Earnings per share declined to 6.7cents from 11.4cents for the same period the year prior. Dividend payable per share will be 2.0cents.
The increase in revenue was mainly driven by higher advertising sales from its magazine publishing business and higher rental income from its investment properties, while revenue from its newspaper publishing business for the six months ended 30 June 2013 was down 1% from the previous year, at $365.5million. The economic slowdown saw revenue from Advertising and Marketing Services declining 1% to $221.8million, with a shortfall in advertising sales mitigated by special executions, events and new products. Online display advertising revenue for newspaper division increased 19%.

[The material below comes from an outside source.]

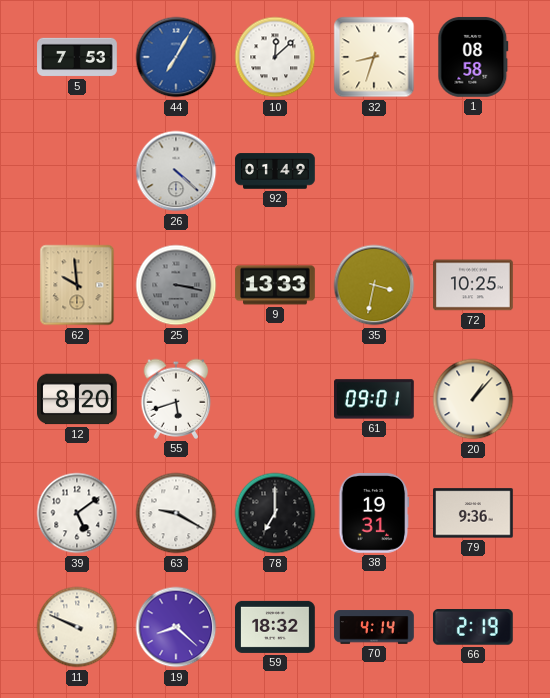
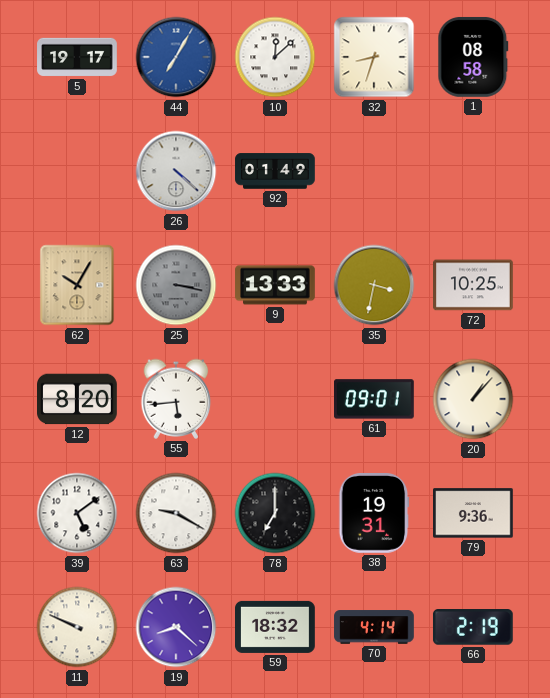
5: 7:53 -> 19:17
62: 9:59 -> 10:05
55: 5:42 -> 5:44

The results include fair value gains in investment properties of $59.6million compared with $122.1million in 2012. Carving out these gains, net profit fell by 18%, largely due to higher staffing costs. Staff costs rose 26% or $48.4million due to significant investments in additional business interests, including development and deployment of smartphone and tablet services and the July 2012 acquisition of the Elle magazine publishing business in Hong Kong. Costs were also impacted by salary increases, the provision of a bonus and a change in the accounting treatment of the pension fund valuation.
The cover price for the South China Morning Post was increased by $1 to $9 in January, with minimal impact to its circulation. Overall circulation inclusive of digital subscription remains healthy.
The Magazines division generated $124.7million in revenue and the net profit attributable to shareholders was $24.3million, both significantly higher than last year. The growth in revenue and profit was mainly due to the inclusion of Elle’s results. Other women’s titles remain strong. Harper’s Bazaar, in particular, reported a 9% growth in revenue and 8% growth in EBITDA.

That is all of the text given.